Le président du Conseil national de la transition, Chérif Sy, qui tient lieu de parlement, a qualifié ce texte de «compromis indécent qui encourage l’impunité». Michel Kafando s’en est lui aussi très nettement démarqué dés sa libération le 21 septembre, tout en regrettant de ne pas avoir été consulté au préalable.
Acquis aux putschistes, le président de l’un des rares pays en Afrique à n’avoir jamais subi de coup d’Etat, avait été accueilli par le général putschiste burkinabé Gilbert Diendéré, arrêté. Le président sénégalais annonce aussitôt la couleur : «Je ne suis pas venu pour voir comment vous aider à vous retirer, vous ne tiendrez pas vingt-quatre heures. Réfléchissons ensemble afin d’éviter un bain de sang.» Il dira la même chose à la soixantaine d’éléments du Régiment de la sécurité présidentielle (RSP) rencontrés le matin du 20 septembre : «Je ne suis pas venu négocier, je suis venu vous écouter, mais aussi vous dire que vous faites fausse route.»
Les échanges décisifs dans la quête du compromis tant décrié, ce n’est pas eux qu’il les a eus, ni avec Diendéré, ni même avec Chérif Sy (qu’il n’a pu rencontrer), mais avec un comité de «sages» considéré par le président Sall comme l’interlocuteur idoine et constitué de Paul Ouédraogo, l’archevêque de Bobo-Dioulasso, de Jean-Baptiste Ouédraogo, l’ancien président, et de Pingronoma Zagré, le chef d’Etat-major général des armées.

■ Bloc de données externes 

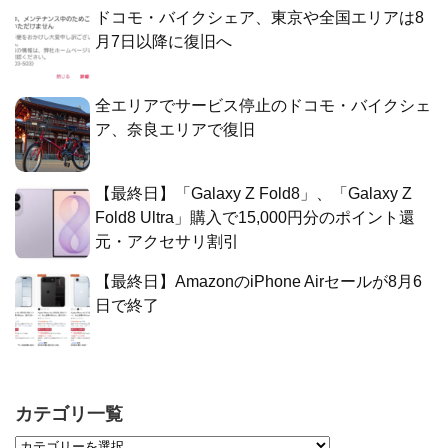
ドコモ・バイクシェア、東京や全国エリアは8
月7日以降に復旧へ
全エリアでサービス停止のドコモ・バイクシェ
ア、奈良エリアで復旧
【最終日】「Galaxy Z Fold8」、「Galaxy Z
Fold8 Ultra」購入で15,000円分のポイント還
元・アクセサリ割引
【最終日】AmazonのiPhone Airセールが8月6
日で終了
カテゴリ一覧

Et pourtant, on se rappelle, dans une interview accordée a Rfi, Michel Kafando, qui se trouvait à l’ambassade de France à Ouagadoudou, se disait «très réservé» sur cet accord de la CEDEAO dirigé par les présidents Macky Sall du Sénégal et Yayi Boni du Bénin, auquel il avait déclaré «ne pas été associé».
Mais le ministre sénégalais des Affaires étrangères, Mankeur Ndiaye, n’avait pas tardé à réagir : «Michel Kafando n’a pas dit la vérité, il a été informé sur les points de propositions de sortie de crise et il a donné son appréciation sur chacun des points», avait déclaré M.Ndiaye dans le journal sénégalais l’Enquête.

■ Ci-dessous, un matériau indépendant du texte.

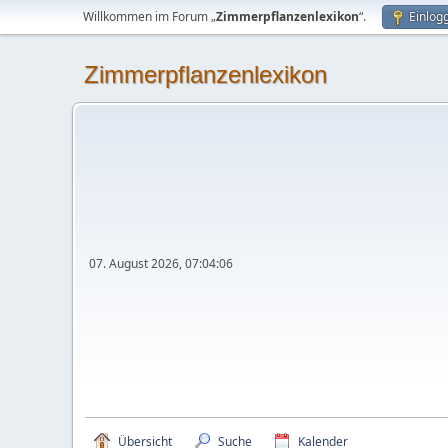
Willkommen im Forum „
Zimmerpflanzenlexikon
“.
Einlog
Zimmerpflanzenlexikon
07. August 2026, 07:04:06
Übersicht
Suche
Kalender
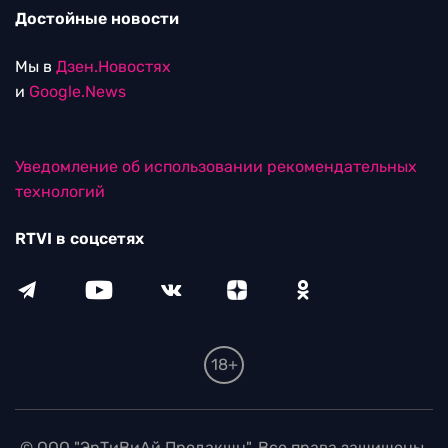
Достойные новости
Мы в
Дзен.Новостях
и
Google.News
Уведомление об использовании рекомендательных
технологий
RTVI в соцсетях
18+
© ООО "ЭрТиВиАй Продакшн". Все права защищены.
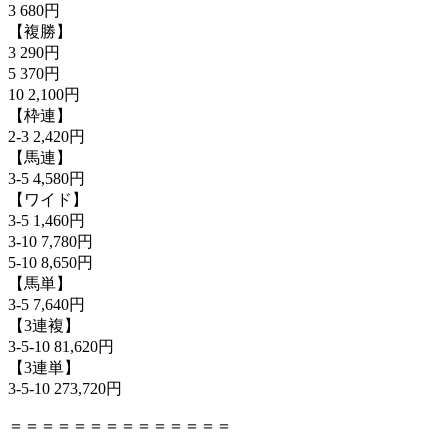
3 680円
【複勝】
3 290円
5 370円
10 2,100円
【枠連】
2-3 2,420円
【馬連】
3-5 4,580円
【ワイド】
3-5 1,460円
3-10 7,780円
5-10 8,650円
【馬単】
3-5 7,640円
【3連複】
3-5-10 81,620円
【3連単】
3-5-10 273,720円
＝＝＝＝＝＝＝＝＝＝＝＝＝＝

Selon l’entourage de Macky Sall, ce sont eux qui, au cours d’une réunion, ont inspiré les grandes lignes de l’accord : la libération des otages, la réinstallation de Kafando à son poste, le retrait de tous les militaires du gouvernement, mais aussi la réintégration des candidats proches de Compaoré dans le jeu électoral et l’amnistie des putschistes. Les points les plus polémiques, «ce sont eux qui les ont proposés, pas nous», jure un proche du président sénégalais qui ne comprend pas les critiques, pas plus l’accusation de Kafando.
Ces propositions, le président Sall les aurait présentées de vive voix au président de la transition du Burkina, sans lui remettre le document final en mains propres, laissant le soin, selon un proche, «à son aide de camp», et d’autres sources, à Diendéré lui-même.
L’histoire ne dit pas encore comment Macky Sall a apprécié ce baptême du feu en matière de médiation. Sûr qu’il en a retiré des enseignements.
Le magazine français Jeune Afrique de défendre le président Sénégal en titrant « Macky Sall face à la crise burkinabè : on ne peut pas plaire à tout le monde. »
Ce qui est certain, c’est qu’il n’était pas présent à la cérémonie de «réinstallation» de Kafando, les 23 septembre. Pour des raisons de calendrier, dit-on dans son entourage.